Excella’s own Aaron Pujanandez recently engaged in a thought-provoking conversation with John Gilroy on the Federal Tech Podcast. This podcast, where John regularly convenes with prominent figures in the industry, serves as a platform for deep-diving into the intricacies of federal IT. Throughout this discussion, Aaron and John explored an array of topics, including the basics of data science, applications of data science in the private and public sectors, and AI’s impact on the data science field. Here are some highlights from the conversation:
Ethics in Data Science
Ethical considerations are paramount in data science, particularly when decisions derived from data may have life-altering consequences. Aaron and John delved into why it’s critical to have a human in the loop, and the need to maintain ethical considerations when developing models.
“Particularly in these life and death situations, and I would say, particularly in most public sector situations, where even if they’re not life and death, there is an individual on the other end that is going to receive some outcome that may be negative. I think the human in the loop is key. Ethical considerations [that go] into model development are also things that you need to start thinking about.”
How the Federal Government can Derive Value from Data
Aaron brought up some key reasons why the federal government has a had time getting value from their data. One of the reasons is the sheer amount of new tools that enter the market at an ever increasing rate. Government agencies want to keep up with citizen needs and demands and they need new tools to do so. However, it’s difficult to carve out time to set up the right foundations. Government leaders should be asking questions like:
“What does the data need to look like? How is the infrastructure going to support this? Have I actually gone and done enough research on these specific decisions and the inputs to them that I need to be able to derive value from these things?”
Balancing Security and Data Access
Achieving the delicate balance between data security and accessibility is a critical concern. Aaron expressed support for security and access restrictions on sensitive data, emphasizing the importance of only using the data necessary for the mission. When asked how federal agencies can utilize the massive amounts of private data, Aaron replied:
“I happen to be a fan of most of the security and access restrictions to a lot of the data, not all of the data, but a lot of the data that exists within the federal government simply because a good number of it is sensitive. It has a lot of details that really should not even be shared among individuals. There’s a number of different ways to systemically to allow somebody to get the value from data insights without actually having access to the underlying data itself.”
Communicating Complex Data to Non-Technical Stakeholders
In the ever-evolving landscape of data analytics, effectively conveying complex information to non-technical stakeholders is an art form. When asked how Aaron conveys extremely high-level of data analytics to those outside his field of expertise, he replied:
“We use a lot of human centered design techniques when we’re actually building up those decisional support tools… [We] really [focus] on what people are looking at and how they’re making the specific decisions that they’re driving for.”
To build off of that idea, Aaron described a process he called “Dashboard for Your Dreams:”
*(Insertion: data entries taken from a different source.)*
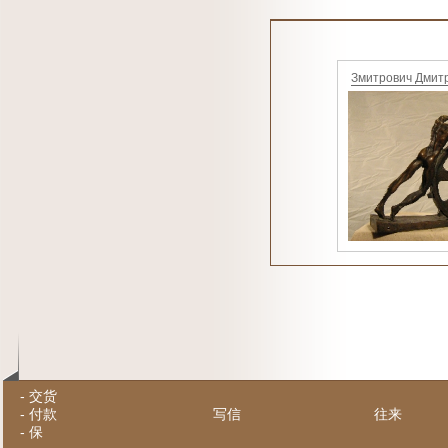
Змитрович Дмит
-
交货
-
付款
写信
往来
-
保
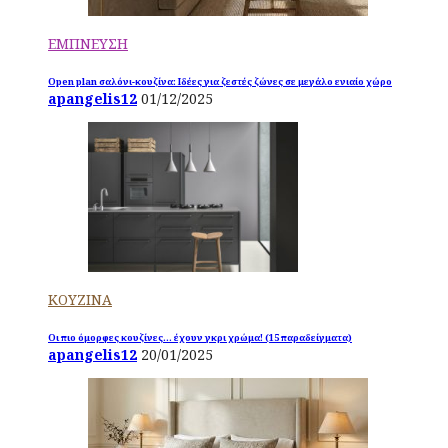
ΕΜΠΝΕΥΣΗ
Open plan σαλόνι-κουζίνα: Ιδέες για ζεστές ζώνες σε μεγάλο ενιαίο χώρο
apangelis12
01/12/2025
ΚΟΥΖΙΝΑ
Οι πιο όμορφες κουζίνες… έχουν γκρι χρώμα! (15 παραδείγματα)
apangelis12
20/01/2025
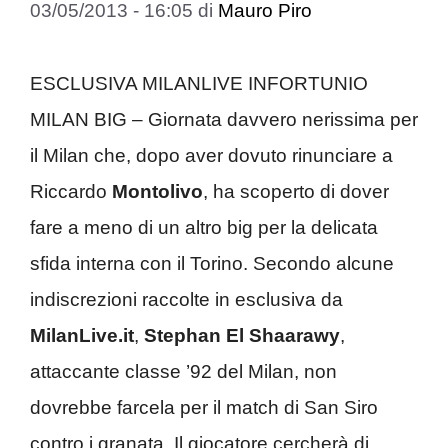
03/05/2013 - 16:05
di
Mauro Piro
ESCLUSIVA MILANLIVE INFORTUNIO
MILAN BIG – Giornata davvero nerissima per
il Milan che, dopo aver dovuto rinunciare a
Riccardo
Montolivo
, ha scoperto di dover
fare a meno di un altro big per la delicata
sfida interna con il Torino. Secondo alcune
indiscrezioni raccolte in esclusiva da
MilanLive.it
,
Stephan El Shaarawy
,
attaccante classe ’92 del Milan, non
dovrebbe farcela per il match di San Siro
contro i granata. Il giocatore cercherà di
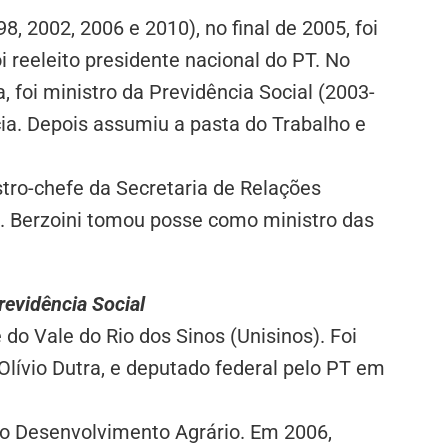
8, 2002, 2006 e 2010), no final de 2005, foi
i reeleito presidente nacional do PT. No
, foi ministro da Previdência Social (2003-
a. Depois assumiu a pasta do Trabalho e
stro-chefe da Secretaria de Relações
). Berzoini tomou posse como ministro das
revidência Social
do Vale do Rio dos Sinos (Unisinos). Foi
Olívio Dutra, e deputado federal pelo PT em
do Desenvolvimento Agrário. Em 2006,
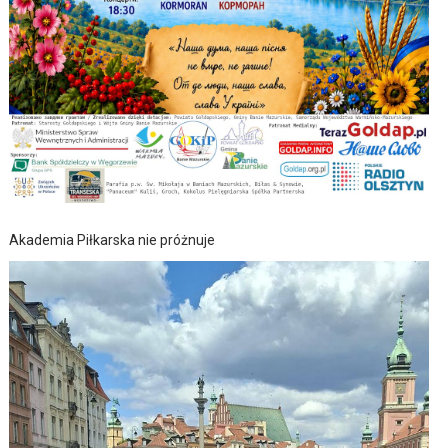
Akademia Piłkarska nie próżnuje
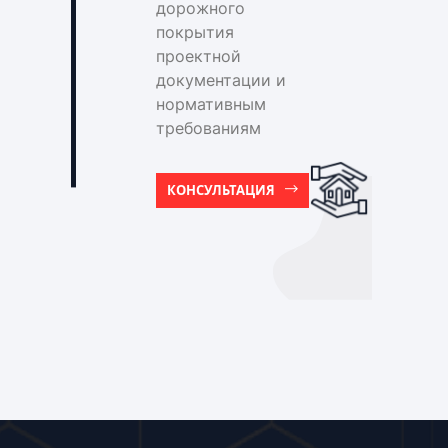
дорожного
покрытия
проектной
документации и
нормативным
требованиям
КОНСУЛЬТАЦИЯ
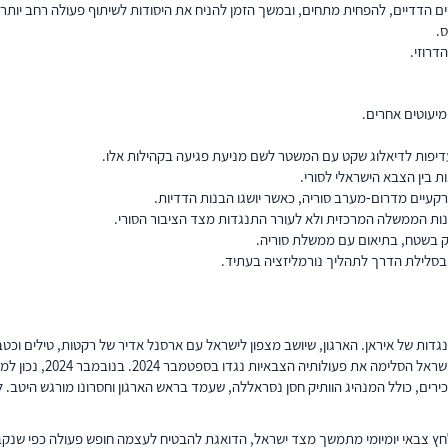
 הדדיים, להפחית מתחים, ובמשך הזמן להניח את היסודות לשיתוף פעולה רחב יותר.
.
דרוזי.
מיעוטים אחרים.
דיפות לדיאלוג שקט עם המשטר לשם מניעת פגיעה בקהילות אלו.
קעיים מדרום-מערב סוריה, כאשר יושגו הבנות הדדיות.
ונות הממשלה המרכזית ולא לעורר התנגדות מצד הציבור הסורי.
זיק בשטח, בתיאום עם ממשלת סוריה.
 בסלילת הדרך לתהליך נורמליזציה בעתיד.
ות של איראן. הארגון, שיושב מצפון לישראל עם ארסנל אדיר של רקטות, טילים וכטב"
בכירים, כולל המנהיג הוותיק חסן נסראללה, שעמד בראש הארגון וחסרונו מורגש היטב. 
 לחץ צבאי יומיומי מתמשך מצד ישראל, הדואגת להבטיח לעצמה חופש פעולה כפי ש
“We get a bunch of government contract workers in a room. And we literally just start driving around, ‘if you could have any dashboard that would help you do your job, what would it look like? What would be the types of information you would have there?’ It’s always a give and take, because when you start that way, and then only build that, you’re sometimes missing the value of data. So it has to be a continually evolving conversation.”
Looking Forward
To wrap up the interview, Gilroy asked what tool Aaron would like to see developed in the data analytics field, to which he said:
“There’s a lot of divergence in how you actually develop AI software as of right now. So you can look at things like JIRA support tickets. You can look at Model Management regimes, but there’s nothing really that ties them together that does a good job of being able to provide that decisional support kind of one view thing. You have Tableau, where you can go in and see a dashboard, but there’s really no way to see the overall health of the data science industry or the data science practices within your specific company.”